Last week, the Air Line Pilots Association, Int’l, urged the Pipeline and Hazardous Materials Safety Administration (PHMSA) to adopt more stringent regulations over the air transportation of lithium batteries and align them with current International Civil Aviation Organization (ICAO) requirements. ALPA’s written comments responded to PHMSA’s recent Notice of Proposed Rulemaking (NPRM) regarding the air transportation of lithium batteries.

In addition, ALPA released a new primer on the safety considerations of air shipments of lithium batteries. The paper details the deficiencies with current dangerous goods regulations in the United States and offers recommendations for how ICAO and PHMSA can implement additional safeguards.

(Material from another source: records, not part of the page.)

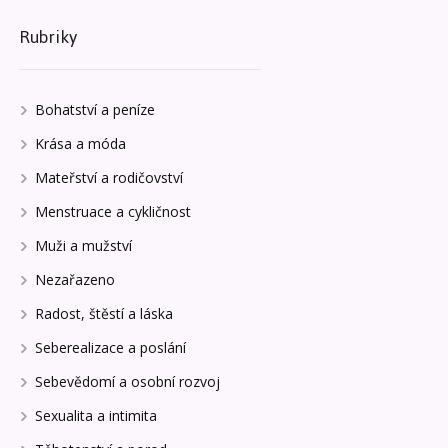
Rubriky
Bohatství a peníze
Krása a móda
Mateřství a rodičovství
Menstruace a cykličnost
Muži a mužství
Nezařazeno
Radost, štěstí a láska
Seberealizace a poslání
Sebevědomí a osobní rozvoj
Sexualita a intimita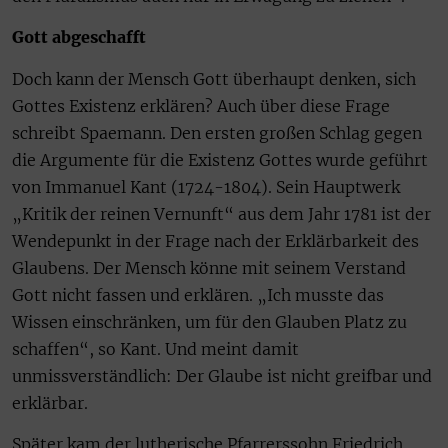
Gott abgeschafft
Doch kann der Mensch Gott überhaupt denken, sich
Gottes Existenz erklären? Auch über diese Frage
schreibt Spaemann. Den ersten großen Schlag gegen
die Argumente für die Existenz Gottes wurde geführt
von Immanuel Kant (1724-1804). Sein Hauptwerk
„Kritik der reinen Vernunft“ aus dem Jahr 1781 ist der
Wendepunkt in der Frage nach der Erklärbarkeit des
Glaubens. Der Mensch könne mit seinem Verstand
Gott nicht fassen und erklären. „Ich musste das
Wissen einschränken, um für den Glauben Platz zu
schaffen“, so Kant. Und meint damit
unmissverständlich: Der Glaube ist nicht greifbar und
erklärbar.
Später kam der lutherische Pfarrerssohn Friedrich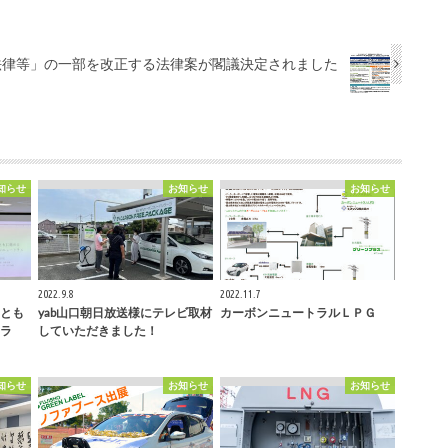
！
法律等」の一部を改正する法律案が閣議決定されました
知らせ
お知らせ
お知らせ
2022.9.8
2022.11.7
とも
yab山口朝日放送様にテレビ取材
カーボンニュートラルＬＰＧ
ラ
していただきました！
知らせ
お知らせ
お知らせ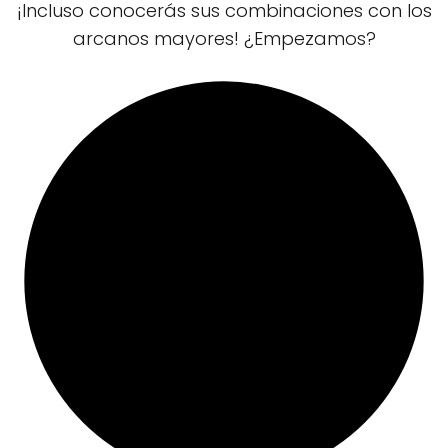
¡Incluso conocerás sus combinaciones con los
arcanos mayores! ¿Empezamos?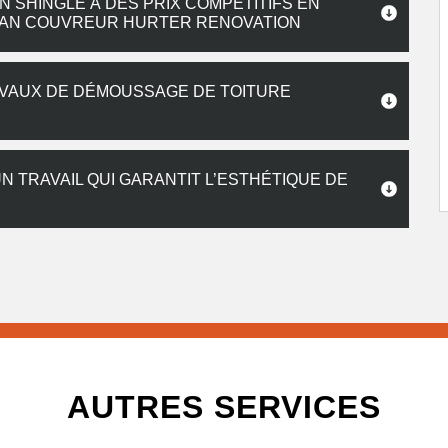
 SHINGLE À DES PRIX COMPÉTITIFS EN
TISAN COUVREUR HURTER RENOVATION
AVAUX DE DÉMOUSSAGE DE TOITURE
N TRAVAIL QUI GARANTIT L’ESTHÉTIQUE DE
AUTRES SERVICES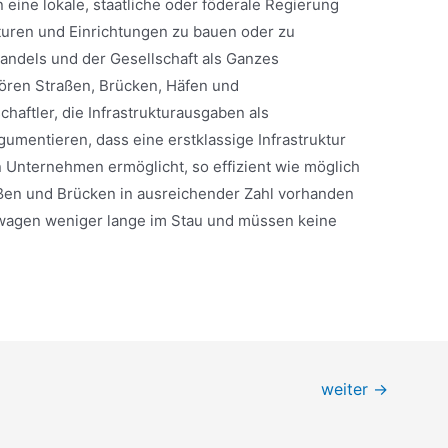
eine lokale, staatliche oder föderale Regierung
turen und Einrichtungen zu bauen oder zu
Handels und der Gesellschaft als Ganzes
ehören Straßen, Brücken, Häfen und
aftler, die Infrastrukturausgaben als
gumentieren, dass eine erstklassige Infrastruktur
en Unternehmen ermöglicht, so effizient wie möglich
aßen und Brücken in ausreichender Zahl vorhanden
stwagen weniger lange im Stau und müssen keine
weiter
→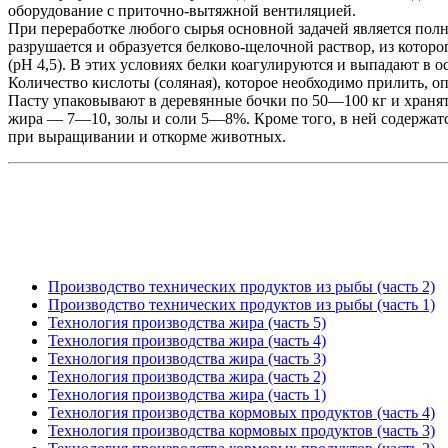
оборудование с приточно-вытяжной вентиляцией.
При переработке любого сырья основной задачей является полн
разрушается и образуется белково-щелочной раствор, из котор
(pH 4,5). В этих условиях белки коагулируются и выпадают в о
Количество кислоты (соляная), которое необходимо прилить, 
Пасту упаковывают в деревянные бочки по 50—100 кг и хранят
жира — 7—10, золы и соли 5—8%. Кроме того, в ней содержатс
при выращивании и откорме животных.
Производство технических продуктов из рыбы (часть 2)
Производство технических продуктов из рыбы (часть 1)
Технология производства жира (часть 5)
Технология производства жира (часть 4)
Технология производства жира (часть 3)
Технология производства жира (часть 2)
Технология производства жира (часть 1)
Технология производства кормовых продуктов (часть 4)
Технология производства кормовых продуктов (часть 3)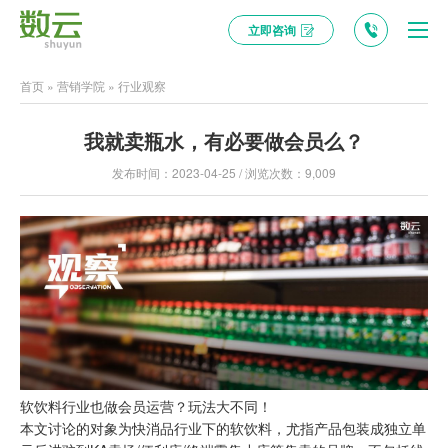
立即咨询
首页
»
营销学院
»
行业观察
我就卖瓶水，有必要做会员么？
发布时间：2023-04-25 / 浏览次数：9,009
软饮料行业也做会员运营？玩法大不同！
本文讨论的对象为快消品行业下的软饮料，尤指产品包装成独立单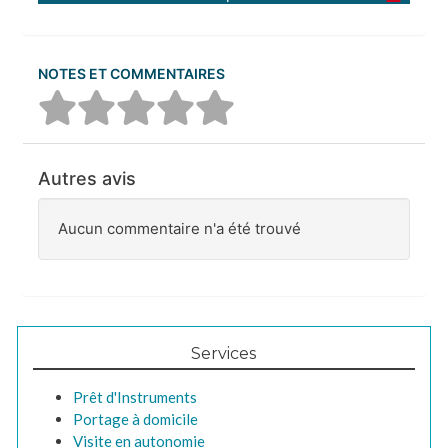
NOTES ET COMMENTAIRES
Autres avis
Aucun commentaire n'a été trouvé
Services
Prêt d'Instruments
Portage à domicile
Visite en autonomie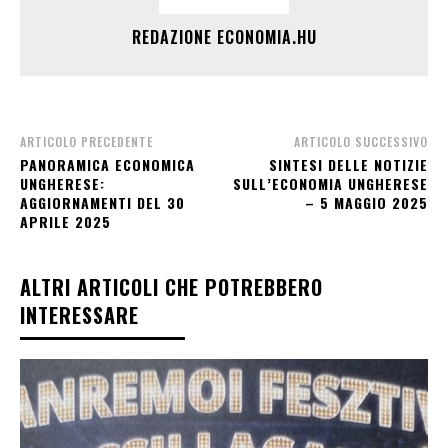
REDAZIONE ECONOMIA.HU
ARTICOLO PRECEDENTE
ARTICOLO SUCCESSIVO
PANORAMICA ECONOMICA
SINTESI DELLE NOTIZIE
UNGHERESE:
SULL’ECONOMIA UNGHERESE
AGGIORNAMENTI DEL 30
– 5 MAGGIO 2025
APRILE 2025
ALTRI ARTICOLI CHE POTREBBERO
INTERESSARE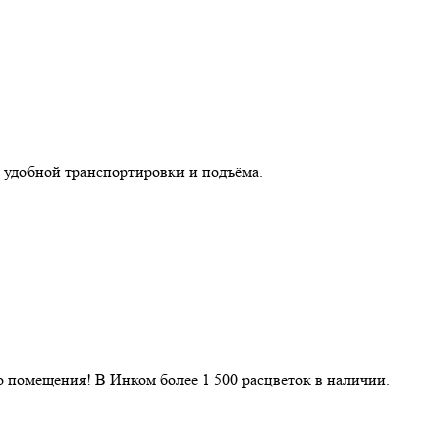
 удобной транспортировки и подъёма.
 помещения! В Инком более 1 500 расцветок в наличии.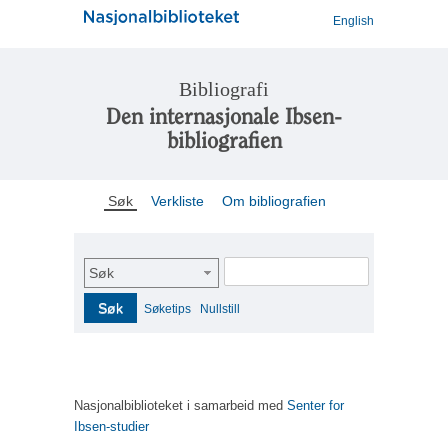
English
Bibliografi
Den internasjonale Ibsen-
bibliografien
Søk
Verkliste
Om bibliografien
Søk
Søk
Søketips
Nullstill
Nasjonalbiblioteket i samarbeid med
Senter for
Ibsen-studier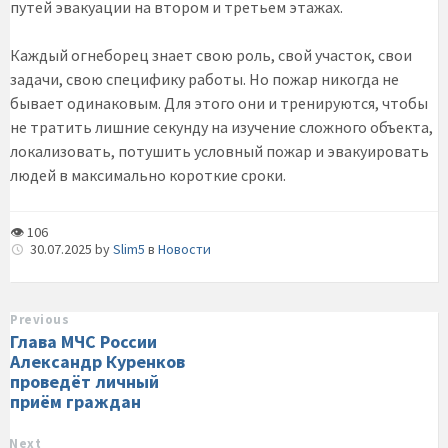
путей эвакуации на втором и третьем этажах.
Каждый огнеборец знает свою роль, свой участок, свои
задачи, свою специфику работы. Но пожар никогда не
бывает одинаковым. Для этого они и тренируются, чтобы
не тратить лишние секунду на изучение сложного объекта,
локализовать, потушить условный пожар и эвакуировать
людей в максимально короткие сроки.
👁 106
30.07.2025
by
Slim5
в
Новости
Previous
Глава МЧС России
Aлександр Куренков
проведёт личный
приём граждан
Next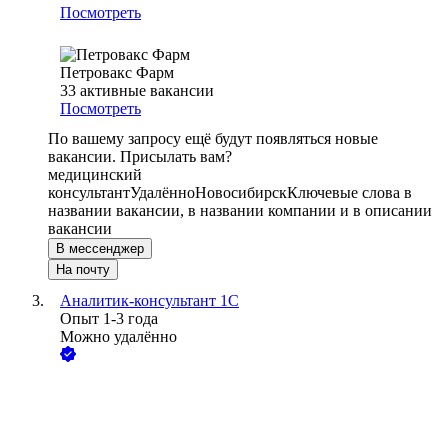
Посмотреть
Петровакс Фарм
33
активные вакансии
Посмотреть
По вашему запросу ещё будут появляться новые
вакансии. Присылать вам?
медицинский
консультант
Удалённо
Новосибирск
Ключевые слова в
названии вакансии, в названии компании и в описании
вакансии
В мессенджер
На почту
Аналитик-консультант 1С
Опыт 1-3 года
Можно удалённо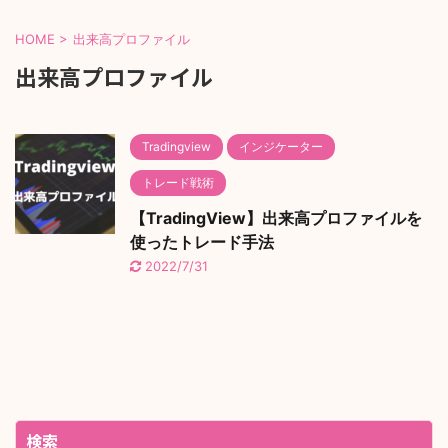
HOME
>
出来高プロファイル
出来高プロファイル
Tradingview
インジケーター
トレード戦術
【TradingView】出来高プロファイルを
使ったトレード手法
2022/7/31
検索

“ALPA has repeatedly raised questions about the safety and the potential fire hazards associated with shipping lithium batteries by air,” said Mark Rogers, director of ALPA’s Dangerous Goods Program. “The danger is increased as lithium battery fires may be difficult to extinguish in the best of circumstances, much less tens of thousands of feet in the air. We strongly believe that the ICAO requirements provide greater safety for pilots and the traveling public.”

The ICAO provisions incorporate new requirements for packages containing more than eight cells or two batteries, including training for the shipper and operator, dangerous goods labels, acceptance checks, preloading and unloading inspections, and inclusion on the information given to the pilot-in-command. Current U.S. regulations allow exceptions for a large number of consumer batteries in a single package, and any number of packages on an airplane. These batteries could be transported without a flight crew ever being aware of the potential risk.

ALPA cites one notable occurrence in September 2010—two United Parcel Service pilots lost their lives when they reported a main-deck fire shortly after takeoff and crashed while trying to return to the airport. On board the plane were 80,000 lithium batteries. Although the investigation continues, the real risks of lithium batteries cannot be ignored.

ALPA also contends that, in addition to simply providing the safest means of transporting these goods, having different and unequal standards of safety could jeopardize the FAA’s ability to enforce compliance—even for international shipments. It could also cause logistical problems for shippers guiding a shipment of lithium batteries through the United States to an international destination.

“We will continue to call for even stricter guidelines for the transportation of lithium batteries that go beyond ICAO’s provisions,” added Capt. Lee Moak, ALPA’s president. “But in the meantime, we recommend that PHMSA immediately withdraw its recent rulemaking and issue a final rule to align with ICAO’s technical instructions for the safe air transport of lithium batteries.”